I’m single…no dates please.

I have been single for well over three years now.  As much as it has been a good chapter of self-discovery and an opportunity to recuperate from the damage of my divorce and the ongoing draining battle for access to my girls, there have been many times when I’ve craved intimacy, companionship and togetherness.  Particularly since cancer came uninvited into my life.

At times I have loved the freedom and have revelled in my own space, I’ve been selfish with the time spent with my girls, and have even been accused of being reclusive – a title I cannot avoid owning.

But fighting for survival over the past two years completely on my own has been brutal in so many ways, and looking back now I realise just how much I desperately needed that special person over that period. It has left its own deep scars.

The harsh reality though, is that I was not in any shape to be in a relationship. For a lot of that time I was still clinging to a past relationship. Convinced that somehow, she would be back, the woman I still adored and longed to share my life with. That she couldn’t be the person I needed her to be especially after contracting cancer hurt in ways that are hard to describe.

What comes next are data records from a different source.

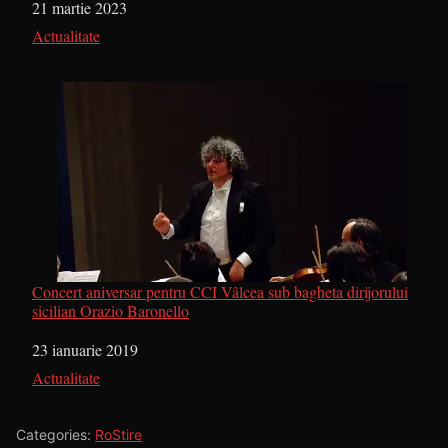
Dată
21 martie 2023
În legătură cu
Actualitate
Concert aniversar pentru CCI Vâlcea sub bagheta dirijorului
sicilian Orazio Baronello
Dată
23 ianuarie 2019
În legătură cu
Actualitate
Categories:
RoStire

However, it had been a toxic and emotionally abusive relationship, and perhaps you can relate, those are by far the hardest to let go of and close the door on. Regardless of the fact that intellectually you are well aware that it’s the healthy and wise choice.

Her ongoing rejection particularly in the light of a terminal prognosis left me questioning the belief that I could actually be loved as I am.

The timing could unfortunately not have been worse. Cancer robbed me of so much confidence, it rocked me to my core and stripped away much of my self-worth, it seized all of my energy, and at times plunged me into deep consuming depression.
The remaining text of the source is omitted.